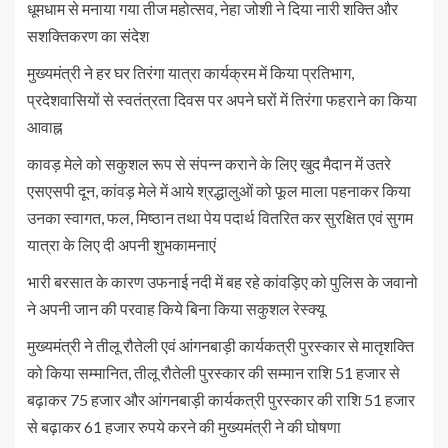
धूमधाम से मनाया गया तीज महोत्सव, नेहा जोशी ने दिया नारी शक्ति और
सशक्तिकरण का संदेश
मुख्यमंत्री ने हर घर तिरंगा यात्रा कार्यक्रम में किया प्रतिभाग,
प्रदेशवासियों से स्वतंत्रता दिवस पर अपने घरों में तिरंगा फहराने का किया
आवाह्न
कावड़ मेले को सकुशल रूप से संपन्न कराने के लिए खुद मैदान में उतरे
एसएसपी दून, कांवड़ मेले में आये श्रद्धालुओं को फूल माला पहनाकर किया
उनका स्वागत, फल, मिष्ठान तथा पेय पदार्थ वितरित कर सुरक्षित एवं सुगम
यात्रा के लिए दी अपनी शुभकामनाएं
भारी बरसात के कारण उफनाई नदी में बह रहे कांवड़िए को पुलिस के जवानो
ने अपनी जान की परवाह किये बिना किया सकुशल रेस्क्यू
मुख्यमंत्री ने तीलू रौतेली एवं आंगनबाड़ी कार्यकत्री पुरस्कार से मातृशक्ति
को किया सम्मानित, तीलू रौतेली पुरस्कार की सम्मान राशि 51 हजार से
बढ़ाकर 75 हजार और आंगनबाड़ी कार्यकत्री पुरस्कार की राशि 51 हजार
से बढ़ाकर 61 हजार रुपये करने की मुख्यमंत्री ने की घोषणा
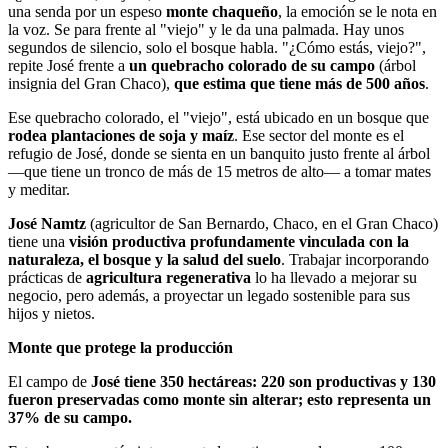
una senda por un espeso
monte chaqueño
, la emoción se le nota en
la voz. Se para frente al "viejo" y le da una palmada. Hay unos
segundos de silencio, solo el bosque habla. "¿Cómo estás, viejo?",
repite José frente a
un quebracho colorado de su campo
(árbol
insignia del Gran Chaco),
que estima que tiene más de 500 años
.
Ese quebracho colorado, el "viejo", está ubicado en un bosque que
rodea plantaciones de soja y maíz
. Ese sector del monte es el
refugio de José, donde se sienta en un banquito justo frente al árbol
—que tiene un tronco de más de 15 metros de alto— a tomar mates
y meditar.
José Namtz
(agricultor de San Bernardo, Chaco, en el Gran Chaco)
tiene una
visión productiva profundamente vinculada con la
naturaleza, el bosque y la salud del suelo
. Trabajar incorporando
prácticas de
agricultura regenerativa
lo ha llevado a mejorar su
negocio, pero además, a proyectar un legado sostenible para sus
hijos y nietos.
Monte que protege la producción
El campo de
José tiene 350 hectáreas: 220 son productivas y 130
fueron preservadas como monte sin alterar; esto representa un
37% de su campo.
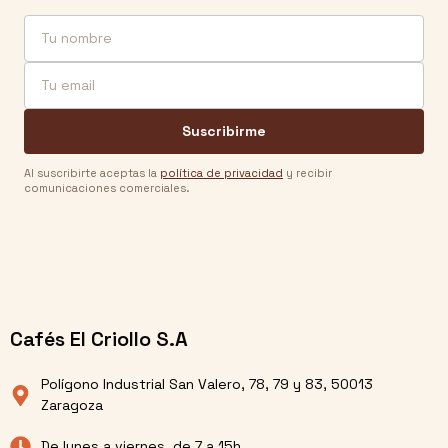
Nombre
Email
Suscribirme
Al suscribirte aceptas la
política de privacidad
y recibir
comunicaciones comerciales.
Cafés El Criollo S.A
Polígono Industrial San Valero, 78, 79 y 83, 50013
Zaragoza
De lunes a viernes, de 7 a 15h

□ □ □ □

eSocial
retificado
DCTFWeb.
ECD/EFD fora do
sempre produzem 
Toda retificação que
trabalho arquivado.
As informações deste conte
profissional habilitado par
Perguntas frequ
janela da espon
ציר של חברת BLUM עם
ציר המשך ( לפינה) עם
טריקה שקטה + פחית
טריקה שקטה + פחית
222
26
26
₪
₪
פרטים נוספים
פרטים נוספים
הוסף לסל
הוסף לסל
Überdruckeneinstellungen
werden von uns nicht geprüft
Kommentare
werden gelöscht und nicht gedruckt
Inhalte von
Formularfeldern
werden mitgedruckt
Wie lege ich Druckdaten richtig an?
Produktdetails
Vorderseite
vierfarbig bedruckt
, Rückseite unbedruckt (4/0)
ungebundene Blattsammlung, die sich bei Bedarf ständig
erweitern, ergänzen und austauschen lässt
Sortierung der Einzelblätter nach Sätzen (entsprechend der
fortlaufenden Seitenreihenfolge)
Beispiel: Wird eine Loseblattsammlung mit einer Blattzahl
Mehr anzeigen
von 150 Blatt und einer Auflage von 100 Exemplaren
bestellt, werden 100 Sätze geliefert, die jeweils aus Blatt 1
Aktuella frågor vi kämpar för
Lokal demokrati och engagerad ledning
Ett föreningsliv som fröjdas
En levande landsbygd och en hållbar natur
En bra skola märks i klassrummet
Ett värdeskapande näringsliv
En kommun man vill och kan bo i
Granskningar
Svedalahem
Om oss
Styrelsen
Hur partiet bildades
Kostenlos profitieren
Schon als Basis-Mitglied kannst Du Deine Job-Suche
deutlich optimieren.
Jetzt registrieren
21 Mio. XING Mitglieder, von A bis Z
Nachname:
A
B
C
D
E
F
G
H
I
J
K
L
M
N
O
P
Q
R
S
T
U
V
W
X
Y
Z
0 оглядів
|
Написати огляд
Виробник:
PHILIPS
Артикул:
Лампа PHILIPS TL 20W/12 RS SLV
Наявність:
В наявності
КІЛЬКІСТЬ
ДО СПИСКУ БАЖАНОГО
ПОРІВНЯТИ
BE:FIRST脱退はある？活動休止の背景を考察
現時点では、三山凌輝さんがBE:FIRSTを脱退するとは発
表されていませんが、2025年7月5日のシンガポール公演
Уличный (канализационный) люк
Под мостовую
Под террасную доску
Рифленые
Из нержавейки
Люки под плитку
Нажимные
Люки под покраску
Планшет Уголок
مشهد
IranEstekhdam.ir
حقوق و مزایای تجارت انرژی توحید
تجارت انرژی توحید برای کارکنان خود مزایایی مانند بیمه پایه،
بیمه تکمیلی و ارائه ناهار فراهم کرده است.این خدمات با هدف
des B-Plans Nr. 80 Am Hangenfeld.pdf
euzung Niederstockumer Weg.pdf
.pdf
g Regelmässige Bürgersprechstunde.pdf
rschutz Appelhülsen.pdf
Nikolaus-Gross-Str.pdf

□ □ □ □

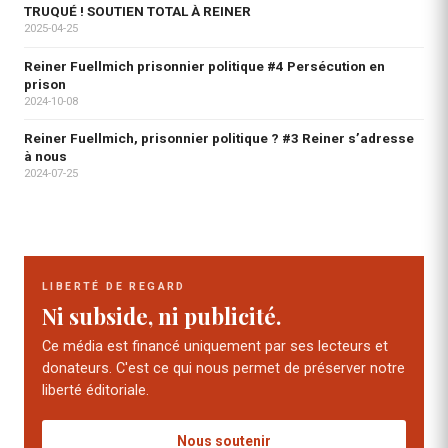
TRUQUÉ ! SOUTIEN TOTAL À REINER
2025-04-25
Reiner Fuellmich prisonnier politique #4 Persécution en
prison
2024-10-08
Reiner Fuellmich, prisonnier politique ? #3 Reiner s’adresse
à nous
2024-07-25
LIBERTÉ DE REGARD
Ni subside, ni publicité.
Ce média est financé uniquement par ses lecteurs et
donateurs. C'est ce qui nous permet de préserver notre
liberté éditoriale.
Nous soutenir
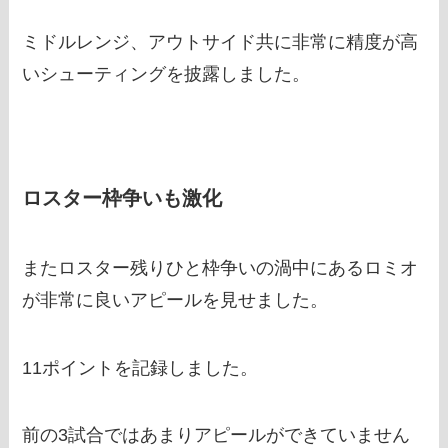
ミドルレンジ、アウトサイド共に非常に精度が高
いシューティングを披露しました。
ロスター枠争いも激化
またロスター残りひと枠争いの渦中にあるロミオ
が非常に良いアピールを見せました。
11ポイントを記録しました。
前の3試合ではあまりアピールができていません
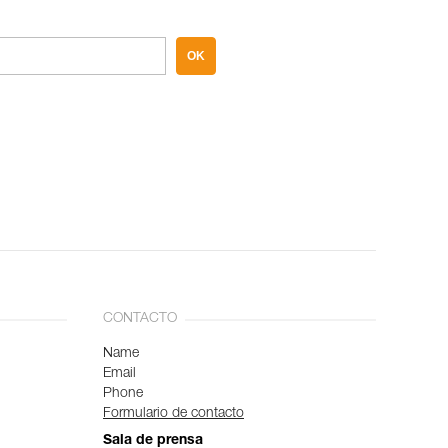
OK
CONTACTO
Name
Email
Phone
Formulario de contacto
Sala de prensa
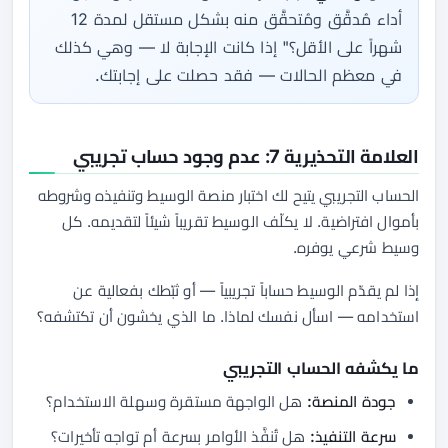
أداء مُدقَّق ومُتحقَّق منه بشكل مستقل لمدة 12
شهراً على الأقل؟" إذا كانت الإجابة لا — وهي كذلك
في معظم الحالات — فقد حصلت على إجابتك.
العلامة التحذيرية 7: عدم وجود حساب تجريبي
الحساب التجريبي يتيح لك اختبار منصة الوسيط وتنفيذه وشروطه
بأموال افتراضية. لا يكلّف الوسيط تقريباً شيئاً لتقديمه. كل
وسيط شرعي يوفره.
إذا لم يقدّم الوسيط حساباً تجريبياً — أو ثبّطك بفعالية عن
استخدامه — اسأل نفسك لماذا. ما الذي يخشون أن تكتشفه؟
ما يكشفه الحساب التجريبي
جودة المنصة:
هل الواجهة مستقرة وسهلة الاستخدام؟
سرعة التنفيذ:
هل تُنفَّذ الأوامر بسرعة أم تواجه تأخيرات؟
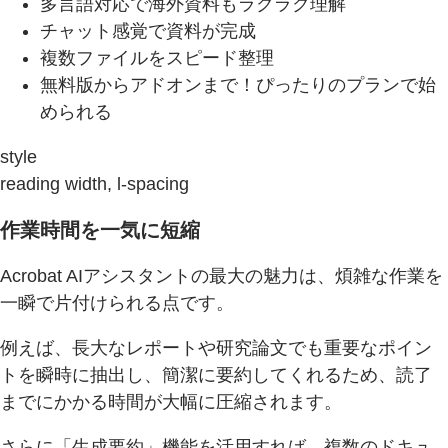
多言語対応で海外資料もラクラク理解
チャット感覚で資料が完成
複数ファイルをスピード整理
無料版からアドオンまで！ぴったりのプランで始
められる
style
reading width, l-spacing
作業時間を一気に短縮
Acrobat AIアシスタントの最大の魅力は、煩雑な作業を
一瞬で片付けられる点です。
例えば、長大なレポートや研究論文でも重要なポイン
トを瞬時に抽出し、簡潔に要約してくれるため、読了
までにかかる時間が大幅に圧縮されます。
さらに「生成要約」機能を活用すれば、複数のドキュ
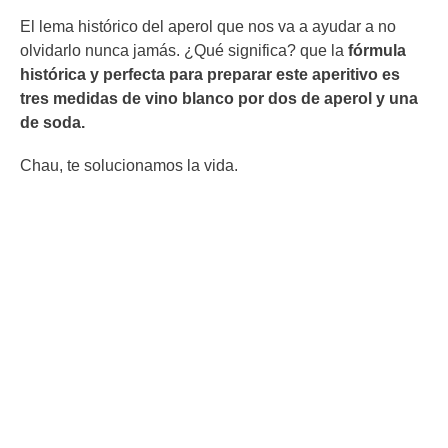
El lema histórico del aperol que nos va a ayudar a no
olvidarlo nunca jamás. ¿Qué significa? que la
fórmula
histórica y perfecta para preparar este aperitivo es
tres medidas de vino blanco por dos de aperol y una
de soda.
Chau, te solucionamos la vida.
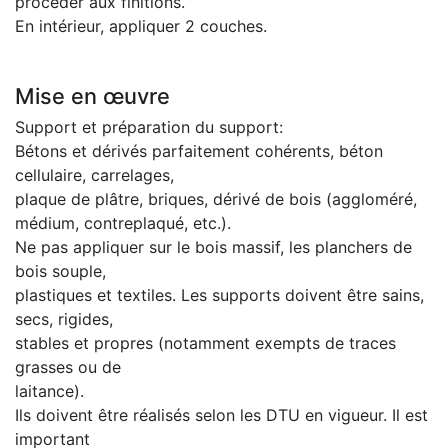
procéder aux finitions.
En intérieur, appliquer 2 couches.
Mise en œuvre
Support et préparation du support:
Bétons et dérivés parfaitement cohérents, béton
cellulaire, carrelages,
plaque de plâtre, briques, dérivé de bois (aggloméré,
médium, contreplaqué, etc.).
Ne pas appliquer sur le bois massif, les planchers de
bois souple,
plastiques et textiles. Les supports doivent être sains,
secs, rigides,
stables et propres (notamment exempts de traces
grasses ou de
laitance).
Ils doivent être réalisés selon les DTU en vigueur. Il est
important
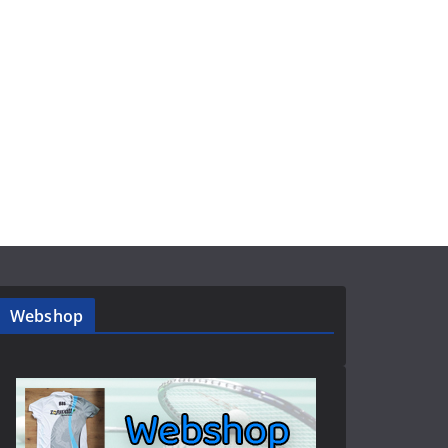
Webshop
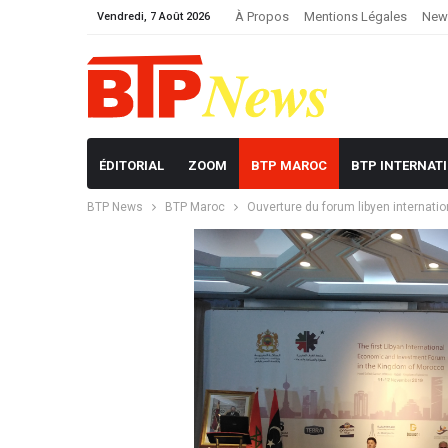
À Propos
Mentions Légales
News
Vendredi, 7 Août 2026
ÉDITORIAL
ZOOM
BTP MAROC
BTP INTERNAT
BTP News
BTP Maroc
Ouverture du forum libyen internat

□ □ □ □

# ASSIGNED TASK
After reading through the material, report every line that holds "viejo".

# TASK RESPONSE
la voz. Se para frente al "viejo" y le da una palmada. Hay unos
segundos de silencio, solo el bosque habla. "¿Cómo estás, viejo?",
Ese quebracho colorado, el "viejo", está ubicado en un bosque que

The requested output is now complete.